* RECORD EXTRACTS *
━━━━━━━━━━━━━━━━

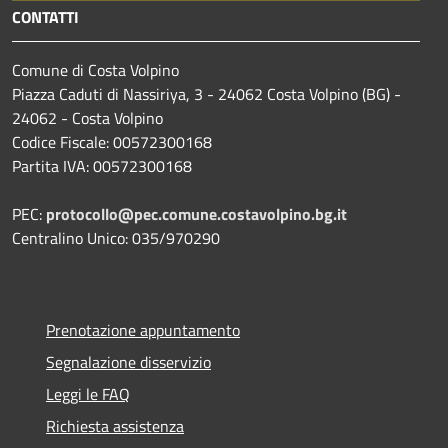
CONTATTI
Comune di Costa Volpino
Piazza Caduti di Nassiriya, 3 - 24062 Costa Volpino (BG) -
24062 - Costa Volpino
Codice Fiscale: 00572300168
Partita IVA: 00572300168
PEC:
protocollo@pec.comune.costavolpino.bg.it
Centralino Unico: 035/970290
Prenotazione appuntamento
Segnalazione disservizio
Leggi le FAQ
Richiesta assistenza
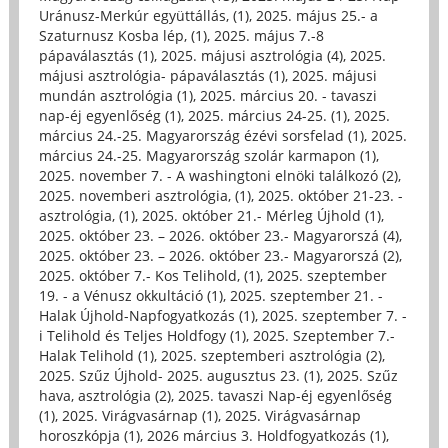
Uránusz-Merkúr együttállás, (1)
,
2025. május 25.- a
Szaturnusz Kosba lép, (1)
,
2025. május 7.-8
pápaválasztás (1)
,
2025. májusi asztrológia (4)
,
2025.
májusi asztrológia- pápaválasztás (1)
,
2025. májusi
mundán asztrológia (1)
,
2025. március 20. - tavaszi
nap-éj egyenlőség (1)
,
2025. március 24-25. (1)
,
2025.
március 24.-25. Magyarország ézévi sorsfelad (1)
,
2025.
március 24.-25. Magyarország szolár karmapon (1)
,
2025. november 7. - A washingtoni elnöki találkozó (2)
,
2025. novemberi asztrológia, (1)
,
2025. október 21-23. -
asztrológia, (1)
,
2025. október 21.- Mérleg Újhold (1)
,
2025. október 23. – 2026. október 23.- Magyarorszá (4)
,
2025. október 23. – 2026. október 23.- Magyarorszá (2)
,
2025. október 7.- Kos Telihold, (1)
,
2025. szeptember
19. - a Vénusz okkultáció (1)
,
2025. szeptember 21. -
Halak Újhold-Napfogyatkozás (1)
,
2025. szeptember 7. -
i Telihold és Teljes Holdfogy (1)
,
2025. Szeptember 7.-
Halak Telihold (1)
,
2025. szeptemberi asztrológia (2)
,
2025. Szűz Újhold- 2025. augusztus 23. (1)
,
2025. Szűz
hava, asztrológia (2)
,
2025. tavaszi Nap-éj egyenlőség
(1)
,
2025. Virágvasárnap (1)
,
2025. Virágvasárnap
horoszkópja (1)
,
2026 március 3. Holdfogyatkozás (1)
,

━━━━━━━━━━━━━━━━

* EXERCISE INSTRUCTIONS *
Check each line of the listing above. Copy the ones with the word "egyenlőség".

* RESULT OF THIS TASK *
nap-éj egyenlőség (1)
2025. tavaszi Nap-éj egyenlőség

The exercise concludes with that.